Carcassman,
Truly WDFW and NMFS allowed this to happen. However I don't think the story is exactly that simple. It's easy in hind sight to say that during a period of budget cuts the agencies should have dropped some other action in order to staff the HGMPs in order to complete them in timely fashion. I'm not willing to second guess WDFW on this. In many ways the department was struggling to just remain functionally relevant because of the budget slashing. Some of the staff who had worked on HGMPs left the agency and came to work at NMFS, generally helping to reduce the backlog of overdue biological opinions, not work on HGMPs.

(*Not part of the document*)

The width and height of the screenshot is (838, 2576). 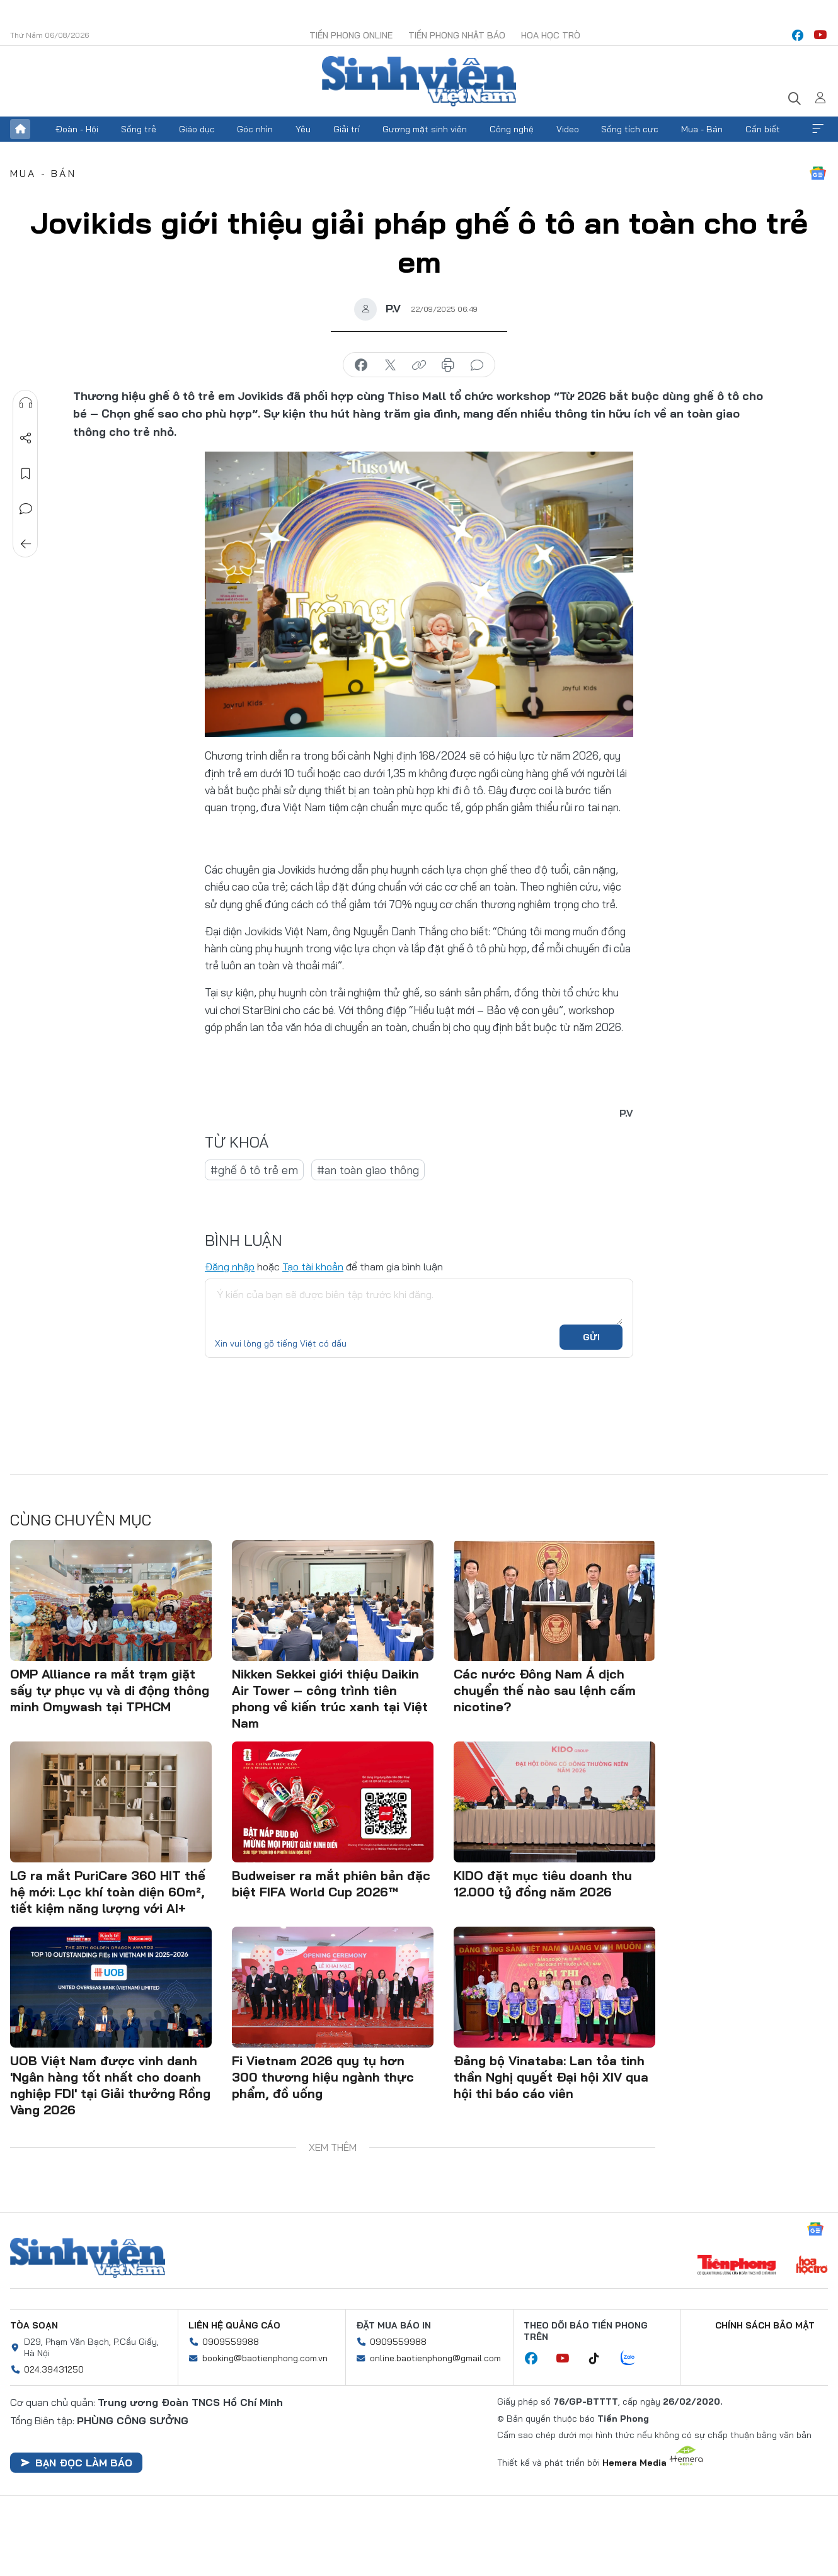 I want to click on Sống trẻ, so click(x=138, y=129). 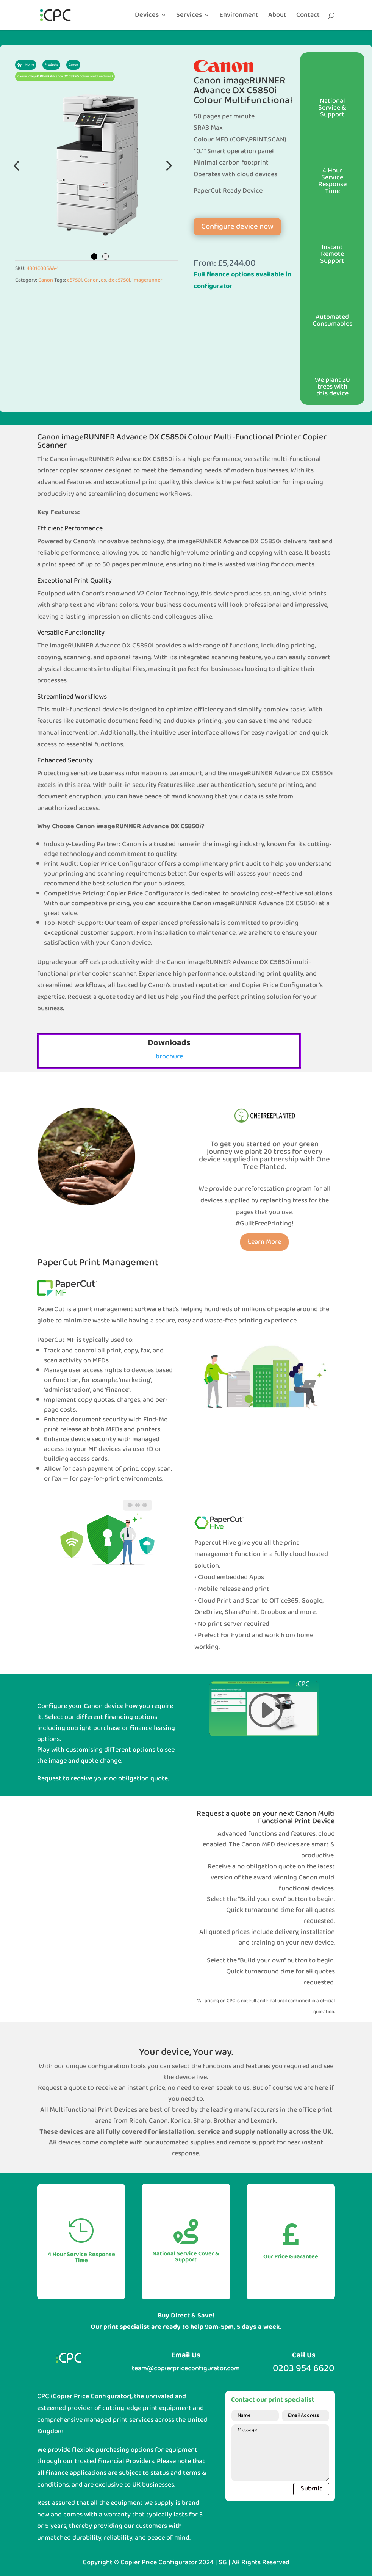 The height and width of the screenshot is (2576, 372). Describe the element at coordinates (45, 280) in the screenshot. I see `Canon` at that location.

We are a nation of laws, but the law ignores simple things like agency budgets, and separate courts can and do order conflicting priorities at times. When the budget can fund one task, there is no way that two can be performed.
And then there's politics. The political process defines the legislative mandates of agencies. And the political process funds those mandates. Or not. Unfunded mandates are not at all uncommon among agencies. Talk about being between a rock and a hard place. However the public outcry did get heard by Senator Cantwell's office, and NMFS got two more staff positions to work on the Puget Sound HGMPs. Of course this is all reactive, and it's hard to say how the agencies will respond, if they are able, to the Columbia River Mitchell Act hatchery lawsuit.